With a new team at his side, Limon has addressed or begun to respond to all four major criticisms from the community dialogues, and he said he believes he has made strides towards meeting the mayor’s initial goals.

Limon said that he has been working on increasing the NHPD’s task-force operations in order to gain the assistance of federal agencies in a variety of investigative capacities. This practice has come to the forefront of media attention when successful partnerships with the FBI led to the March 5 capture of the alleged “East Coast Rapist,” and several major drug busts since November. These partnerships increase NHPD accountability and cut costs for the department.

But even here, Limon faces criticism. Although the multi-department partnerships may make for good press, Cavaliere said, but they violate the union’s right to be in charge of its own geographic domain, adding that the union has filed a complaint about the partnerships.

In 2010, New Haven saw 24 homicides, and only three had been solved when Limon was sworn in. Since then, the department made arrests in 10 more homicides in 2010. Additionally, the Investigations Division has solved four of 10 incidents this year, and two of the most recent murders have “solid leads,” according to Limon. The newly minted Cold Case Unit, which Limon installed, also solved its first case in April.

Limon said he considers this track record a personal success.

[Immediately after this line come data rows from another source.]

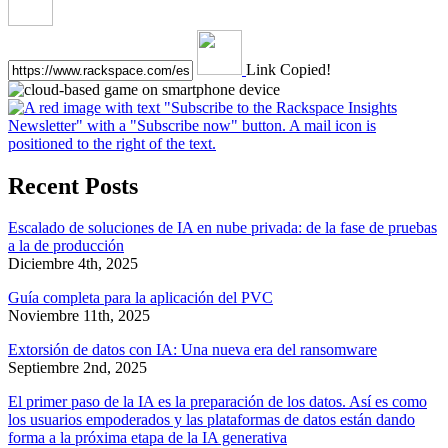
Link Copied!
Recent Posts
Escalado de soluciones de IA en nube privada: de la fase de pruebas
a la de producción
Diciembre 4th, 2025
Guía completa para la aplicación del PVC
Noviembre 11th, 2025
Extorsión de datos con IA: Una nueva era del ransomware
Septiembre 2nd, 2025
El primer paso de la IA es la preparación de los datos. Así es como
los usuarios empoderados y las plataformas de datos están dando
forma a la próxima etapa de la IA generativa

“He seems to be a pleasant person to work with, but we’ve probably got one of the worst years ever going now,” Cavaliere said. “From what I’ve heard, the public isn’t any happier in their neighborhoods. Crime may be down a percentage point or two, but the communities are of course not safer.”

But with one year of turmoil and tenuous progress behind him, Limon said he is looking forward to his second year as chief.

“We’re moving in the right direction now,” Limon said. “When [the public and the other officers] see the things we’re changing, there will be a turnaround in the level of public confidence and morale.”

But regardless of Limon’s plans, successes and failures, New Haven, its police department, its crime problem and its neighborhoods remain complex and ever-shifting; few expect one man, even the police chief, to save or doom the city. And even his strongest supporters say that Limon is grappling with problems that will outlast his tenure.

“The chief has done a good job, but we still have a ways to go as a community,” DeStefano said.